▶ Work request
Each line below that carries the string "présentation" must appear in the answer.

┌─ Task inputs

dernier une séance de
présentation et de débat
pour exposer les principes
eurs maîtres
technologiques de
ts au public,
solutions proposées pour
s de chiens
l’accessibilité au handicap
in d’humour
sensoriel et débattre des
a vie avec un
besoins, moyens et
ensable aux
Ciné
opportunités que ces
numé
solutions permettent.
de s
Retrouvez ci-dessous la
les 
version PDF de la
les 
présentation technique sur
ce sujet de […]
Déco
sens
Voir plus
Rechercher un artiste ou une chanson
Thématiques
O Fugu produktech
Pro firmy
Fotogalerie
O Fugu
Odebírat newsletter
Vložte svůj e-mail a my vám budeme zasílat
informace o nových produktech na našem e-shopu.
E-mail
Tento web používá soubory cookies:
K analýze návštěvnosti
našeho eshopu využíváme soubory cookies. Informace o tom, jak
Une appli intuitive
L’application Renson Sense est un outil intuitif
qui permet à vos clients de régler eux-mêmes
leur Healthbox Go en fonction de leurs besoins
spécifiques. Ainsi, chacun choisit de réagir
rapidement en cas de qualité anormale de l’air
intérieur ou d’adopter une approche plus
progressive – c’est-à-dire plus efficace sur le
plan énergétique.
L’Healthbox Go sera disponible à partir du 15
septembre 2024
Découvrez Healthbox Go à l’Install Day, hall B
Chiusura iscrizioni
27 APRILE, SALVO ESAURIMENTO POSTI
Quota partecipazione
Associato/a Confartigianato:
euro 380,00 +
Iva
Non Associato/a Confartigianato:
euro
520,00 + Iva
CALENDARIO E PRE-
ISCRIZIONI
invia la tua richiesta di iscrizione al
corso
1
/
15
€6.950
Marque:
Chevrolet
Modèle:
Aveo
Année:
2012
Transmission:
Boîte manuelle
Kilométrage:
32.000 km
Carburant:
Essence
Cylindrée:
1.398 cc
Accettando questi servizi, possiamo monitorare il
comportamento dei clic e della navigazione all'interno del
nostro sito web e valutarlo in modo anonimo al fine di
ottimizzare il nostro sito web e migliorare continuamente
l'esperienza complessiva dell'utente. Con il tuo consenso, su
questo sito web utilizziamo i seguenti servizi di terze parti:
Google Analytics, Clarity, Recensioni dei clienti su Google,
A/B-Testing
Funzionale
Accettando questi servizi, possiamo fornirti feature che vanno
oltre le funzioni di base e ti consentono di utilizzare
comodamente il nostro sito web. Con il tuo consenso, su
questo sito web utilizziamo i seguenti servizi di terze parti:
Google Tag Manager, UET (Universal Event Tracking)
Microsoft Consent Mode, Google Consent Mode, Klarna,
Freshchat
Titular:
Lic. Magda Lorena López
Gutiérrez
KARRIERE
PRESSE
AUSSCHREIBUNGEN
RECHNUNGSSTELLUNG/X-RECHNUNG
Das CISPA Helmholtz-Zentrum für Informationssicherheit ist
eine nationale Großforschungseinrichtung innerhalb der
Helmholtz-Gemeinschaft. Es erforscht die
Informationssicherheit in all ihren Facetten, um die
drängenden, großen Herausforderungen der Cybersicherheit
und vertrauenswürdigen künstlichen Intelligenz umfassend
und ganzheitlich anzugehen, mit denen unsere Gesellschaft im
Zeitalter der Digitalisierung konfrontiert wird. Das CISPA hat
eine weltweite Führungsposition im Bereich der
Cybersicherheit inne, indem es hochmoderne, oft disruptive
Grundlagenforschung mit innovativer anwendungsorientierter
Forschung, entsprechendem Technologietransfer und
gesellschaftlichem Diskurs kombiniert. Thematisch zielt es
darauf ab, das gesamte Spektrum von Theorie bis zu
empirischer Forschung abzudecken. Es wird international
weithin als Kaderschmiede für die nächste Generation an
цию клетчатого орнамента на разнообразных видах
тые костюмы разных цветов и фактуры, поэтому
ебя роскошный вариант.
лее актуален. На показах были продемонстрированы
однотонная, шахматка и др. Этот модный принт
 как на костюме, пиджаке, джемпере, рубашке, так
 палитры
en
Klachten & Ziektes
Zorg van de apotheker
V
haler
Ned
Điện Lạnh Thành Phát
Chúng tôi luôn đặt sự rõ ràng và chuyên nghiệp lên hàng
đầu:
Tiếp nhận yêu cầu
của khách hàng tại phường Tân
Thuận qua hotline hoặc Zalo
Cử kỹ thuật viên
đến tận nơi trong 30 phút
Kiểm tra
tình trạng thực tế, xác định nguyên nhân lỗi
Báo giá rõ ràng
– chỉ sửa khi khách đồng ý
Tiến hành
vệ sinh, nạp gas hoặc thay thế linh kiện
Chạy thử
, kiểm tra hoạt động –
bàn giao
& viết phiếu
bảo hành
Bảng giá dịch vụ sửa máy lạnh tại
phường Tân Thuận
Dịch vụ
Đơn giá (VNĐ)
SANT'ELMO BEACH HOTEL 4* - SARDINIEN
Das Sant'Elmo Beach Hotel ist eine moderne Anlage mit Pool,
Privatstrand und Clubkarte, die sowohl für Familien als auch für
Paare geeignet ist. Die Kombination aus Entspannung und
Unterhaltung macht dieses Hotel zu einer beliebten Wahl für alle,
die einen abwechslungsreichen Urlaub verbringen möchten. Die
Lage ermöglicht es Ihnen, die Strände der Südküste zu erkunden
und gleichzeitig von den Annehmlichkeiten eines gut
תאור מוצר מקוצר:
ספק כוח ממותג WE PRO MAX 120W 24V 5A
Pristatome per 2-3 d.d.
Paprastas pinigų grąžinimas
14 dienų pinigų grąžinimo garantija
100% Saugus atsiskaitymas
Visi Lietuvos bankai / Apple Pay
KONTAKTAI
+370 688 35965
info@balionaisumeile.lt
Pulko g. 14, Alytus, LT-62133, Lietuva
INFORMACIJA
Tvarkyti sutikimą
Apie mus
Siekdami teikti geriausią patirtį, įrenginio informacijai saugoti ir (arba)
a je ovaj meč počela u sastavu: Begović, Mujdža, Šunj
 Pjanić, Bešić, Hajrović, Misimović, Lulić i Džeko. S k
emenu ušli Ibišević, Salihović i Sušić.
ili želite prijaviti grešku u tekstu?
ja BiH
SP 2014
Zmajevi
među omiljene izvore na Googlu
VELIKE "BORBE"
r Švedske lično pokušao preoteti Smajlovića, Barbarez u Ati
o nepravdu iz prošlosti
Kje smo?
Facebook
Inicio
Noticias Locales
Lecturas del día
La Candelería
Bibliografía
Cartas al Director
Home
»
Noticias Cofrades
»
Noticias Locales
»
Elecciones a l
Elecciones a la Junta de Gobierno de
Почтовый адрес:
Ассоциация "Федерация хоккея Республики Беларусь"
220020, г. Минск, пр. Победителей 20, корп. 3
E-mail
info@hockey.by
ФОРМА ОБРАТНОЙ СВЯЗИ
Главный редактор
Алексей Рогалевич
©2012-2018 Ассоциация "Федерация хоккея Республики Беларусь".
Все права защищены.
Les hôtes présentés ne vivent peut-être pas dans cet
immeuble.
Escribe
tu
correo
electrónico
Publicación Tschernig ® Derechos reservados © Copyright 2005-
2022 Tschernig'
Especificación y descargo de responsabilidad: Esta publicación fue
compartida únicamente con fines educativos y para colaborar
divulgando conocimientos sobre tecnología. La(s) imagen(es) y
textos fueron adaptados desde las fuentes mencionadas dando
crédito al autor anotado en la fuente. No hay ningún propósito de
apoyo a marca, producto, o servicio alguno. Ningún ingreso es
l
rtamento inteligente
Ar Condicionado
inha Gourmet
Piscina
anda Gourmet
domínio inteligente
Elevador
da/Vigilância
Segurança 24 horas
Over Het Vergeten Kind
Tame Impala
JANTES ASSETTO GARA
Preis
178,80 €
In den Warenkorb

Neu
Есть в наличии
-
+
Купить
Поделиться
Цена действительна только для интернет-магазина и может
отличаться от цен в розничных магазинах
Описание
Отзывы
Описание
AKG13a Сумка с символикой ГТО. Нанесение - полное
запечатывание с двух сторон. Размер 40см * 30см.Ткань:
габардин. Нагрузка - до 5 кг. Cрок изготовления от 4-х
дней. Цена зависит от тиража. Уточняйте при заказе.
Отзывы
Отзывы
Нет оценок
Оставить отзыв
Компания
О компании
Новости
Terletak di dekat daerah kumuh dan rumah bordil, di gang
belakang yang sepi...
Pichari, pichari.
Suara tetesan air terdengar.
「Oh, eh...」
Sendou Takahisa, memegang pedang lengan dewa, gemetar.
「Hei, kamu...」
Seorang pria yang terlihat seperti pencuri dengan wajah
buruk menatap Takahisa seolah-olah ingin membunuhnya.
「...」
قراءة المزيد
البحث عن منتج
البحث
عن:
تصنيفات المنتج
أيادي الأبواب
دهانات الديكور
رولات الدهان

└─

▶ Expected answer
présentation et de débat
présentation technique sur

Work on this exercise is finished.